- _Exercise_
What you print must match the data line for line.

- _Material shown_

★ ★ ★ ★ ★

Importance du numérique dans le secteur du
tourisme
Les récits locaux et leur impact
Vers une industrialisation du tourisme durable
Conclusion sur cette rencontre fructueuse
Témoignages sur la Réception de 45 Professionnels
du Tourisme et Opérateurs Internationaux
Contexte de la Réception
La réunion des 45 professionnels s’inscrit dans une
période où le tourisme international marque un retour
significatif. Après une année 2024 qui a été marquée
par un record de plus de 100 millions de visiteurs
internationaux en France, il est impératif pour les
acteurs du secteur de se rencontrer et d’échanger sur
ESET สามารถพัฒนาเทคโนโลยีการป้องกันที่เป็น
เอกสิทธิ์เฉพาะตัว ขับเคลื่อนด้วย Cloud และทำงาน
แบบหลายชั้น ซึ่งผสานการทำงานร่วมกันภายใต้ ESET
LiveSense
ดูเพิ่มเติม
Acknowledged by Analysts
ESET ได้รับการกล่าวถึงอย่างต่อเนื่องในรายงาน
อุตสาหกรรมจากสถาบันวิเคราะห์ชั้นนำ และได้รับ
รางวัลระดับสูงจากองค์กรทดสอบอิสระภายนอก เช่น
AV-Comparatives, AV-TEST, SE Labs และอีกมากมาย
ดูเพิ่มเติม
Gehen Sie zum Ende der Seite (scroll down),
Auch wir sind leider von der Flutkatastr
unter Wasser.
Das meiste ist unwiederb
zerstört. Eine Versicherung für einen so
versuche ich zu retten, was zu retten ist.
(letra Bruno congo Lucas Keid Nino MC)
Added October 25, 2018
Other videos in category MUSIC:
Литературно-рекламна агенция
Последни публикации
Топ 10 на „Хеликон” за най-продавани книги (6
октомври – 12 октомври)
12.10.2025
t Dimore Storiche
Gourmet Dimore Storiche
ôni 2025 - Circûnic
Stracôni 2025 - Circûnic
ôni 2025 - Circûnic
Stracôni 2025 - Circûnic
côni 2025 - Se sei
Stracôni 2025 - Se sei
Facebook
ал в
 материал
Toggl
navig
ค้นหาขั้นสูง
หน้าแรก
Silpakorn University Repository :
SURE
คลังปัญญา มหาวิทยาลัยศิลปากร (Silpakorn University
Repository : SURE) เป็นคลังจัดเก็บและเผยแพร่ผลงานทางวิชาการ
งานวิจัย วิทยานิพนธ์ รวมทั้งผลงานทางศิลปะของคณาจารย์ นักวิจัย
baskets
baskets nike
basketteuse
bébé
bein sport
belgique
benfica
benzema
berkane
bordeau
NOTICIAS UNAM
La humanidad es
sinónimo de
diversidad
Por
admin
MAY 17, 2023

★ ★ ★ ★ ★

- _Task solution_
Importance du numérique dans le secteur du
tourisme
Les récits locaux et leur impact
Vers une industrialisation du tourisme durable
Conclusion sur cette rencontre fructueuse
Témoignages sur la Réception de 45 Professionnels
du Tourisme et Opérateurs Internationaux
Contexte de la Réception
La réunion des 45 professionnels s’inscrit dans une
période où le tourisme international marque un retour
significatif. Après une année 2024 qui a été marquée
par un record de plus de 100 millions de visiteurs
internationaux en France, il est impératif pour les
acteurs du secteur de se rencontrer et d’échanger sur
ESET สามารถพัฒนาเทคโนโลยีการป้องกันที่เป็น
เอกสิทธิ์เฉพาะตัว ขับเคลื่อนด้วย Cloud และทำงาน
แบบหลายชั้น ซึ่งผสานการทำงานร่วมกันภายใต้ ESET
LiveSense
ดูเพิ่มเติม
Acknowledged by Analysts
ESET ได้รับการกล่าวถึงอย่างต่อเนื่องในรายงาน
อุตสาหกรรมจากสถาบันวิเคราะห์ชั้นนำ และได้รับ
รางวัลระดับสูงจากองค์กรทดสอบอิสระภายนอก เช่น
AV-Comparatives, AV-TEST, SE Labs และอีกมากมาย
ดูเพิ่มเติม
Gehen Sie zum Ende der Seite (scroll down),
Auch wir sind leider von der Flutkatastr
unter Wasser.
Das meiste ist unwiederb
zerstört. Eine Versicherung für einen so
versuche ich zu retten, was zu retten ist.
(letra Bruno congo Lucas Keid Nino MC)
Added October 25, 2018
Other videos in category MUSIC:
Литературно-рекламна агенция
Последни публикации
Топ 10 на „Хеликон” за най-продавани книги (6
октомври – 12 октомври)
12.10.2025
t Dimore Storiche
Gourmet Dimore Storiche
ôni 2025 - Circûnic
Stracôni 2025 - Circûnic
ôni 2025 - Circûnic
Stracôni 2025 - Circûnic
côni 2025 - Se sei
Stracôni 2025 - Se sei
Facebook
ал в
 материал
Toggl
navig
ค้นหาขั้นสูง
หน้าแรก
Silpakorn University Repository :
SURE
คลังปัญญา มหาวิทยาลัยศิลปากร (Silpakorn University
Repository : SURE) เป็นคลังจัดเก็บและเผยแพร่ผลงานทางวิชาการ
งานวิจัย วิทยานิพนธ์ รวมทั้งผลงานทางศิลปะของคณาจารย์ นักวิจัย
baskets
baskets nike
basketteuse
bébé
bein sport
belgique
benfica
benzema
berkane
bordeau
NOTICIAS UNAM
La humanidad es
sinónimo de
diversidad
Por
admin
MAY 17, 2023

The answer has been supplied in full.